Neighboring points are selected in such a way that all points are non-collinear. In this work, N and L are the third neighboring points that lies on either side of M. By doing this, we have ensured that all three points are collinear. A gesture sequence is shown in the Fig. 7 that forms a vector \(\overrightarrow {LN}\) making α, β and γ angles with the coordinate axes. These angles can be calculated using (7) and (8). These angles are taken as the three angular direction features of the feature set. Both H L and H R consist of two 3D sequences. Therefore, 6 dimensional angular features A L and A R have been computed corresponding to H L and H R , respectively.

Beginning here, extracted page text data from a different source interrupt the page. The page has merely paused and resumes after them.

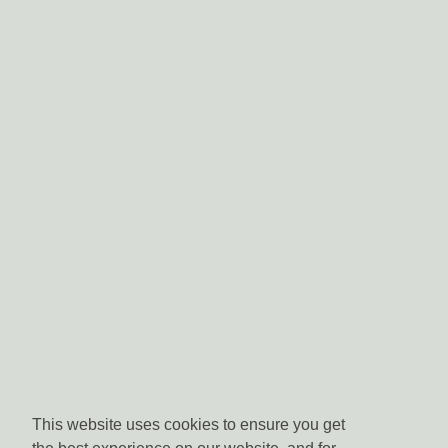
This website uses cookies to ensure you get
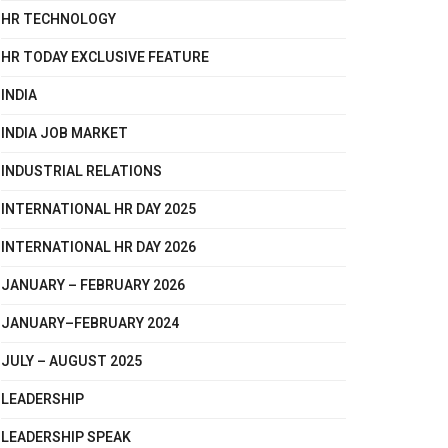
HR TECHNOLOGY
HR TODAY EXCLUSIVE FEATURE
INDIA
INDIA JOB MARKET
INDUSTRIAL RELATIONS
INTERNATIONAL HR DAY 2025
INTERNATIONAL HR DAY 2026
JANUARY – FEBRUARY 2026
JANUARY–FEBRUARY 2024
JULY – AUGUST 2025
LEADERSHIP
LEADERSHIP SPEAK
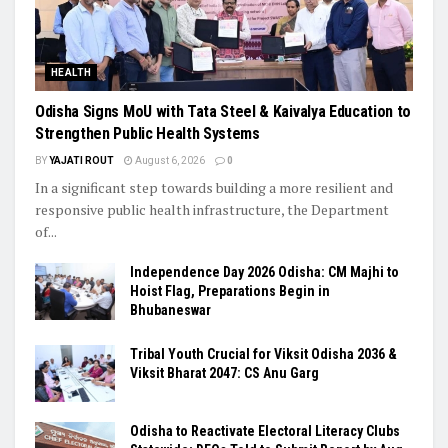
HEALTH
Odisha Signs MoU with Tata Steel & Kaivalya Education to
Strengthen Public Health Systems
BY
YAJATI ROUT
August 6, 2026
0
In a significant step towards building a more resilient and
responsive public health infrastructure, the Department
of...
Independence Day 2026 Odisha: CM Majhi to
Hoist Flag, Preparations Begin in
Bhubaneswar
Tribal Youth Crucial for Viksit Odisha 2036 &
Viksit Bharat 2047: CS Anu Garg
Odisha to Reactivate Electoral Literacy Clubs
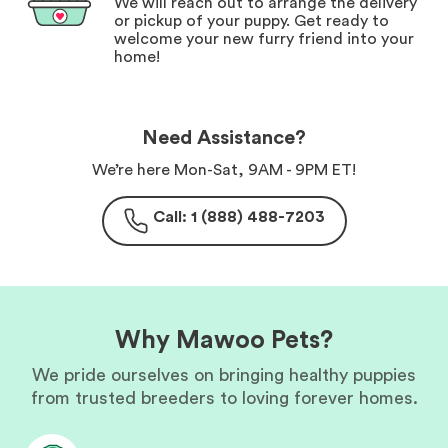
We will reach out to arrange the delivery
or pickup of your puppy. Get ready to
welcome your new furry friend into your
home!
Need Assistance?
We’re here Mon-Sat, 9AM - 9PM ET!
Call: 1 (888) 488-7203
Why Mawoo Pets?
We pride ourselves on bringing healthy puppies
from trusted breeders to loving forever homes.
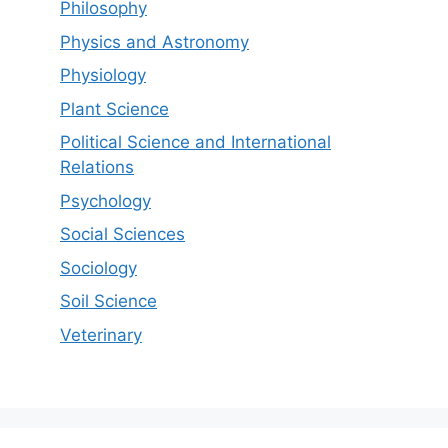
Philosophy
Physics and Astronomy
Physiology
Plant Science
Political Science and International
Relations
Psychology
Social Sciences
Sociology
Soil Science
Veterinary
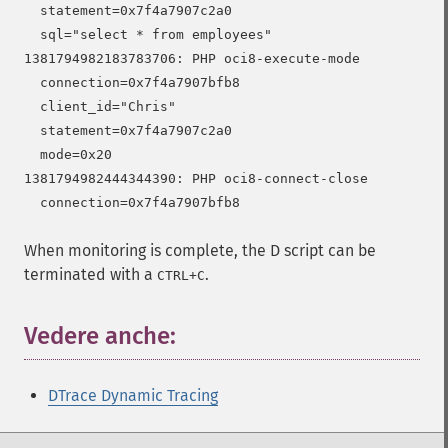
  statement=0x7f4a7907c2a0

  sql="select * from employees"

1381794982183783706: PHP oci8-execute-mode

  connection=0x7f4a7907bfb8

  client_id="Chris"

  statement=0x7f4a7907c2a0

  mode=0x20

1381794982444344390: PHP oci8-connect-close

When monitoring is complete, the D script can be
terminated with a
.
CTRL
+
C
Vedere anche:
DTrace Dynamic Tracing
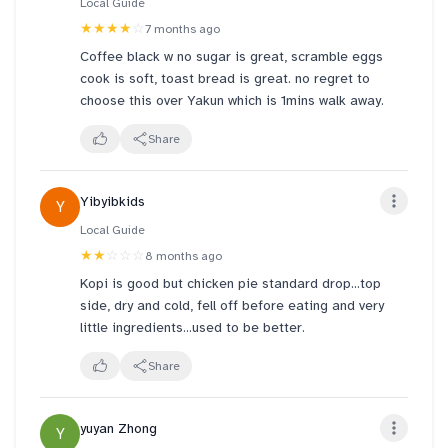
Local Guide
★★★★
☆
7 months ago
Coffee black w no sugar is great, scramble eggs
cook is soft, toast bread is great. no regret to
choose this over Yakun which is 1mins walk away.
Share
Yibyibkids
Y
Local Guide
★★
☆☆☆
8 months ago
Kopi is good but chicken pie standard drop...top
side, dry and cold, fell off before eating and very
little ingredients...used to be better.
Share
yuyan Zhong
Y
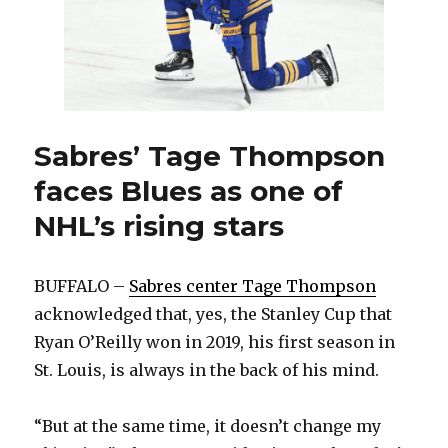
Sabres’ Tage Thompson
faces Blues as one of
NHL’s rising stars
BUFFALO –
Sabres center Tage Thompson
acknowledged that, yes, the Stanley Cup that
Ryan O’Reilly won in 2019, his first season in
St. Louis, is always in the back of his mind.
“But at the same time, it doesn’t change my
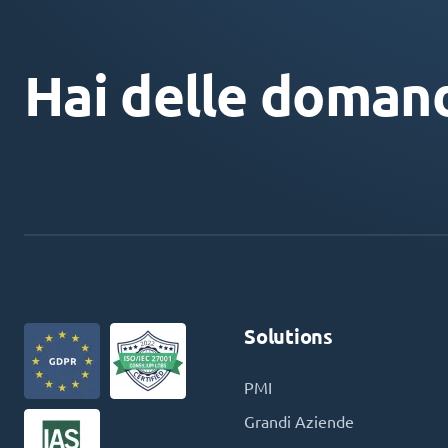
Hai delle doman
Solutions
PMI
Grandi Aziende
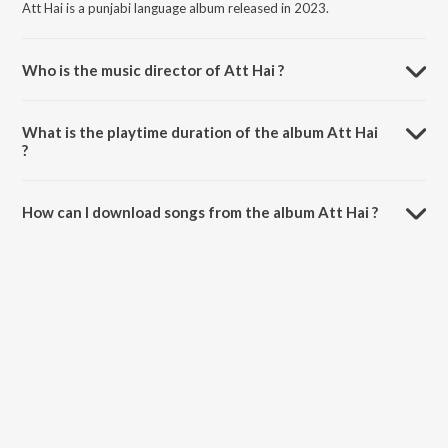
Att Hai is a punjabi language album released in 2023.
Who is the music director of Att Hai ?
Att Hai is composed by Rapper Manny.
What is the playtime duration of the album Att Hai
?
The total playtime duration of Att Hai is 3:11 minutes.
How can I download songs from the album Att Hai ?
All songs from Att Hai can be downloaded on JioSaavn App.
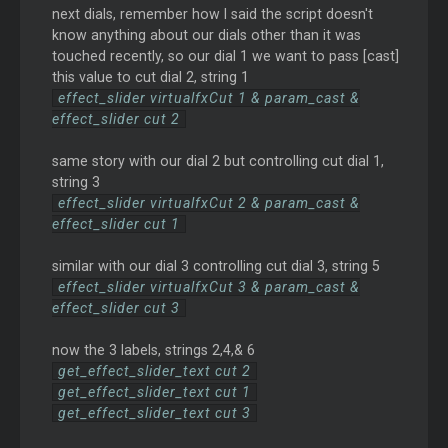
next dials, remember how I said the script doesn't
know anything about our dials other than it was
touched recently, so our dial 1 we want to pass [cast]
this value to cut dial 2, string 1
effect_slider virtualfxCut 1 & param_cast &
effect_slider cut 2
same story with our dial 2 but controlling cut dial 1,
string 3
effect_slider virtualfxCut 2 & param_cast &
effect_slider cut 1
similar with our dial 3 controlling cut dial 3, string 5
effect_slider virtualfxCut 3 & param_cast &
effect_slider cut 3
now the 3 labels, strings 2,4,& 6
get_effect_slider_text cut 2
get_effect_slider_text cut 1
get_effect_slider_text cut 3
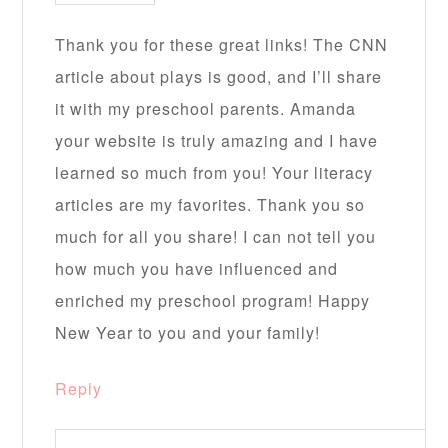
Thank you for these great links! The CNN
article about plays is good, and I’ll share
it with my preschool parents. Amanda
your website is truly amazing and I have
learned so much from you! Your literacy
articles are my favorites. Thank you so
much for all you share! I can not tell you
how much you have influenced and
enriched my preschool program! Happy
New Year to you and your family!
Reply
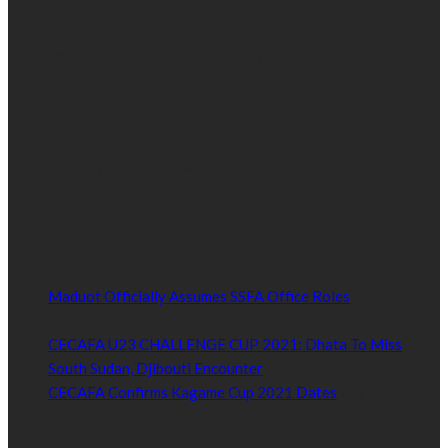
We’re impartial and independent, every day we create distinctive,
world-class content which inform, educate and entertain
hundreds of thousands of people in South Sudan and around the
world.
Established by passionate and dedicated sports journalist,
Kurrasports.com is aimed at taking South Sudan sports to the
world.
POPULAR NEWS
Maduot Officially Assumes SSFA Office Roles
July 28,
2021
CECAFA U23 CHALLENGE CUP 2021: Dhata To Miss
South Sudan, Djibouti Encounter
July 23, 2021
CECAFA Confirms Kagame Cup 2021 Dates
July 23, 2021
Read by Sports Category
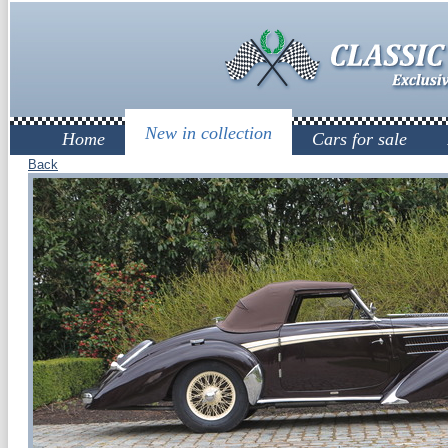
New in collection
Home
Cars for sale
Back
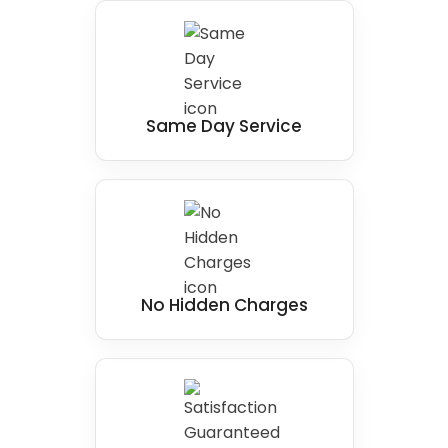
solution for individuals in West Yorkshire with
mobility issues, making a real difference for a
person.
Same Day Service
No Hidden Charges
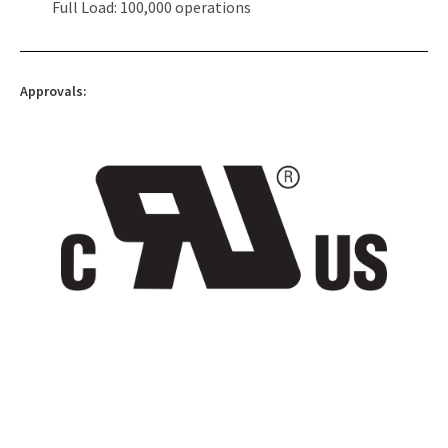
Full Load: 100,000 operations
Approvals:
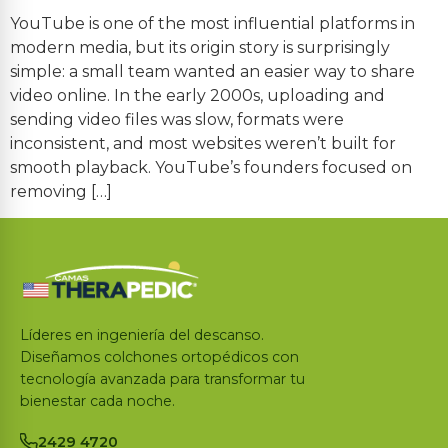
YouTube is one of the most influential platforms in
modern media, but its origin story is surprisingly
simple: a small team wanted an easier way to share
video online. In the early 2000s, uploading and
sending video files was slow, formats were
inconsistent, and most websites weren’t built for
smooth playback. YouTube’s founders focused on
removing […]
Líderes en ingeniería del descanso.
Diseñamos colchones ortopédicos con
tecnología avanzada para transformar tu
bienestar cada noche.
2429 4720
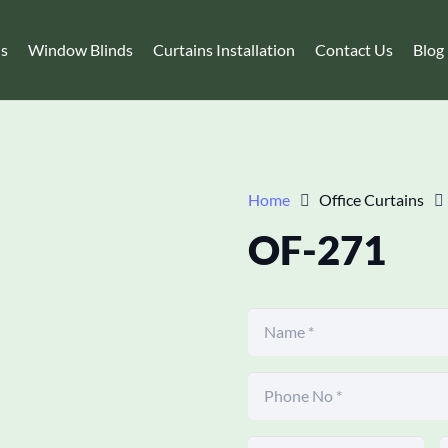
ns
Window Blinds
Curtains Installation
Contact Us
Blog
Home
Office Curtains
OF-271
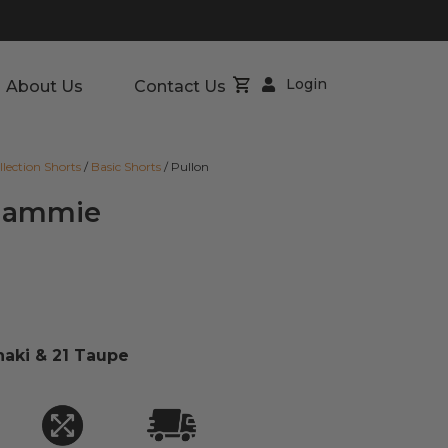
Login
About Us
Contact Us
llection Shorts
/
Basic Shorts
/ Pullon
 Clammie
haki & 21 Taupe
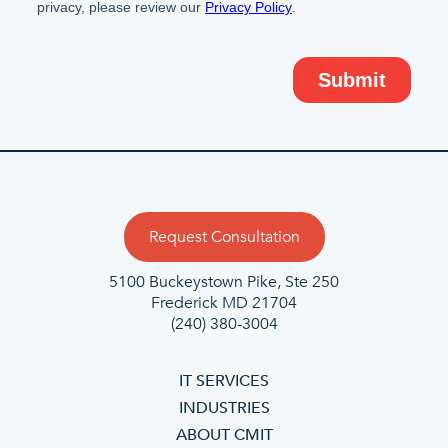
Request Consultation
5100 Buckeystown Pike, Ste 250
Frederick MD 21704
(240) 380-3004
IT SERVICES
INDUSTRIES
ABOUT CMIT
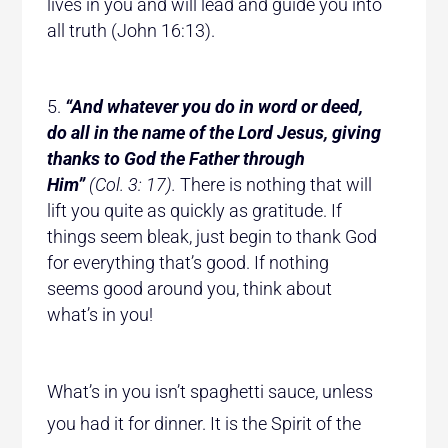
lives in you and will lead and guide you into
all truth (John 16:13).
“And whatever you do in word or deed,
do all in the name of the Lord Jesus, giving
thanks to God the Father through
Him”
(Col. 3: 17).
There is nothing that will
lift you quite as quickly as gratitude. If
things seem bleak, just begin to thank God
for everything that’s good. If nothing
seems good around you, think about
what’s in you!
What’s in you isn’t spaghetti sauce, unless
you had it for dinner. It is the Spirit of the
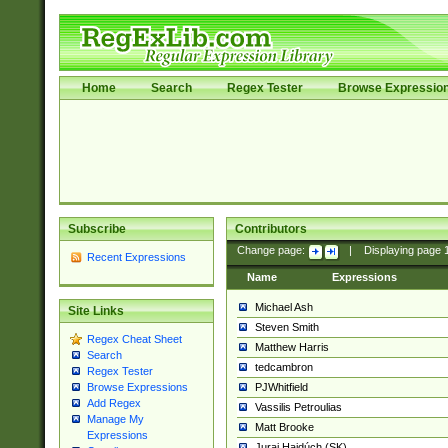
Home
Search
Regex Tester
Browse Expressio
Subscribe
Contributors
Change page:
|
Displaying page
Recent Expressions
Name
Expressions
Michael Ash
Site Links
Steven Smith
Regex Cheat Sheet
Matthew Harris
Search
tedcambron
Regex Tester
PJWhitfield
Browse Expressions
Add Regex
Vassilis Petroulias
Manage My
Matt Brooke
Expressions
Juraj Hajdúch (SK)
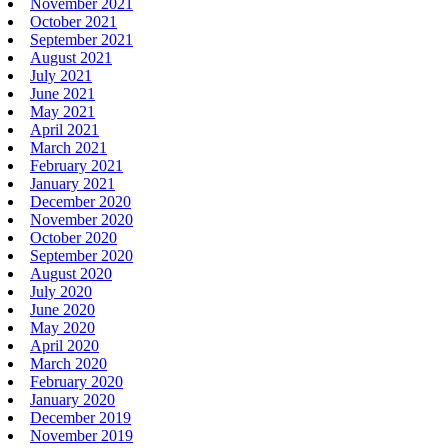
November 2021
October 2021
September 2021
August 2021
July 2021
June 2021
May 2021
April 2021
March 2021
February 2021
January 2021
December 2020
November 2020
October 2020
September 2020
August 2020
July 2020
June 2020
May 2020
April 2020
March 2020
February 2020
January 2020
December 2019
November 2019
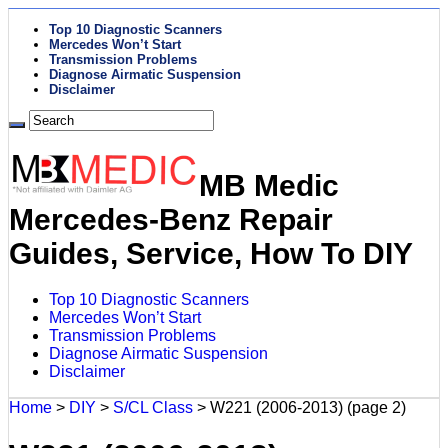
Top 10 Diagnostic Scanners
Mercedes Won’t Start
Transmission Problems
Diagnose Airmatic Suspension
Disclaimer
MB Medic
Mercedes-Benz Repair
Guides, Service, How To DIY
Top 10 Diagnostic Scanners
Mercedes Won’t Start
Transmission Problems
Diagnose Airmatic Suspension
Disclaimer
Home
>
DIY
>
S/CL Class
>
W221 (2006-2013)
(page 2)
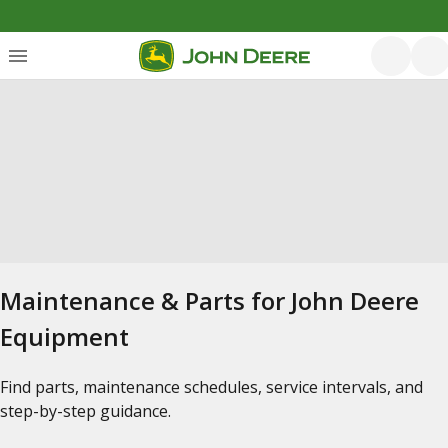
Maintenance & Parts for John Deere
Equipment
Find parts, maintenance schedules, service intervals, and
step-by-step guidance.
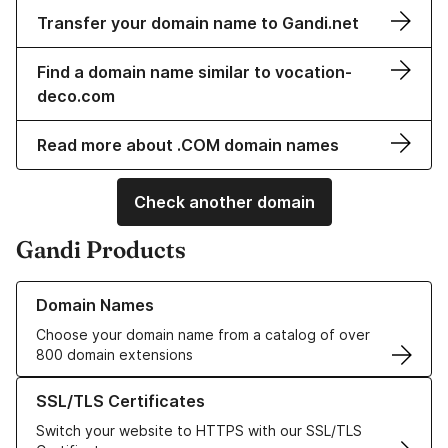
Transfer your domain name to Gandi.net
Find a domain name similar to vocation-
deco.com
Read more about .COM domain names
Check another domain
Gandi Products
Learn more about our Domain Names
Domain Names
Choose your domain name from a catalog of over
800 domain extensions
Learn more about our SSL/TLS Certificates
SSL/TLS Certificates
Switch your website to HTTPS with our SSL/TLS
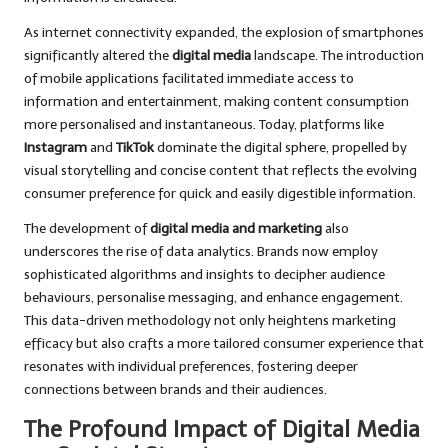
As internet connectivity expanded, the explosion of smartphones
significantly altered the
digital media
landscape. The introduction
of mobile applications facilitated immediate access to
information and entertainment, making content consumption
more personalised and instantaneous. Today, platforms like
Instagram
and
TikTok
dominate the digital sphere, propelled by
visual storytelling and concise content that reflects the evolving
consumer preference for quick and easily digestible information.
The development of
digital media and marketing
also
underscores the rise of data analytics. Brands now employ
sophisticated algorithms and insights to decipher audience
behaviours, personalise messaging, and enhance engagement.
This data-driven methodology not only heightens marketing
efficacy but also crafts a more tailored consumer experience that
resonates with individual preferences, fostering deeper
connections between brands and their audiences.
The Profound Impact of Digital Media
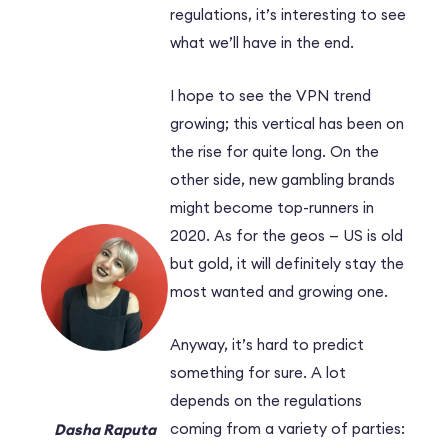
regulations, it’s interesting to see
what we’ll have in the end.
I hope to see the VPN trend
growing; this vertical has been on
the rise for quite long. On the
other side, new gambling brands
might become top-runners in
2020. As for the geos — US is old
but gold, it will definitely stay the
most wanted and growing one.
Anyway, it’s hard to predict
something for sure. A lot
depends on the regulations
coming from a variety of parties:
Dasha Raputa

$$ \overrightarrow{v}=\overrightarrow{OR}=<v_{x},v_{y},v_{z}>, |\overrightarrow{v}|=\sqrt{{v_{x}^{2}}+{v_{y}^{2}}+{v_{z}^{2}}} $$
(7)
$$ cos(\alpha)=\frac{v_{x}}{|\overrightarrow{v}|},cos(\beta)=\frac{v_{y}}{|\overrightarrow{v}|},cos(\gamma)=\frac{v_{z}}{|\overrightarrow{v}|} $$
(8)

3.2.2 Velocity

Velocity features are based on the fact that, each gesture is performed at different speeds [46]. For example, certain gestures may include simple hand movements, thus, having uniform speed, whereas complex gestures may have varying speeds. Velocity (V) can be computed by measuring the distance between two successive points of the 3D gesture sequence, say (x t , y t , z t ) and (x t+1, y t+1, z t+1), and it can be computed using (9).

$$ V(x,y,z)= (x_{t+1},y_{t+1},z_{t+1}) - (x_{t},y_{t},z_{t}) $$
(9)

In this study, the velocity has been computed for both hands that results into a 6-dimensional feature vector V L and V R , each corresponds to one hand.

3.2.3 Curvature

Curvature feature represents a shape’s curve and they are used to reflect the structural feature such as concavity and convexity. This has been successfully utilized in various gesture recognition tasks [7]. Curvature of a 3D point B(x, y, z) on the gesture sequence is estimated using its two neighboring points A(x 1, y 1, z 1), C(x 2, y 2, z 2) and a circle is drawn if the points are non-collinear. This is accomplished with the help of two perpendicular bisectors \(\overrightarrow {OM}\) and \(\overrightarrow {ON}\) as depicted in Fig. 8, where the gesture sequence is marked using dashed line.

Fig. 8
figure 8

Computation of the curvature features of a 3D gesture sequence

The center of the circle is calculated using (10). We have extracted five curvature related features, namely, the center (O), radius (r) of the circle, \(\angle {AOC}\) marked as (𝜃) in the figure, and two normal vectors \(\overrightarrow {OM}\) and \(\overrightarrow {ON}\) that comprises of 11 dimensions.

$$ \overrightarrow{O}=\frac{sin 2A \ \overrightarrow{A}+sin 2B \ \overrightarrow{B} + sin 2C \ \overrightarrow{C}}{sin 2A+sin2B+sin2C} $$
(10)

In this study, curvature has been computed for both hands which results into a 22-dimensional feature vector C L and C R each hand, respectively. Thus, by applying all three features, a new multi-dimensional feature vector (F T ) of 68-dimension is constructed as given in (11).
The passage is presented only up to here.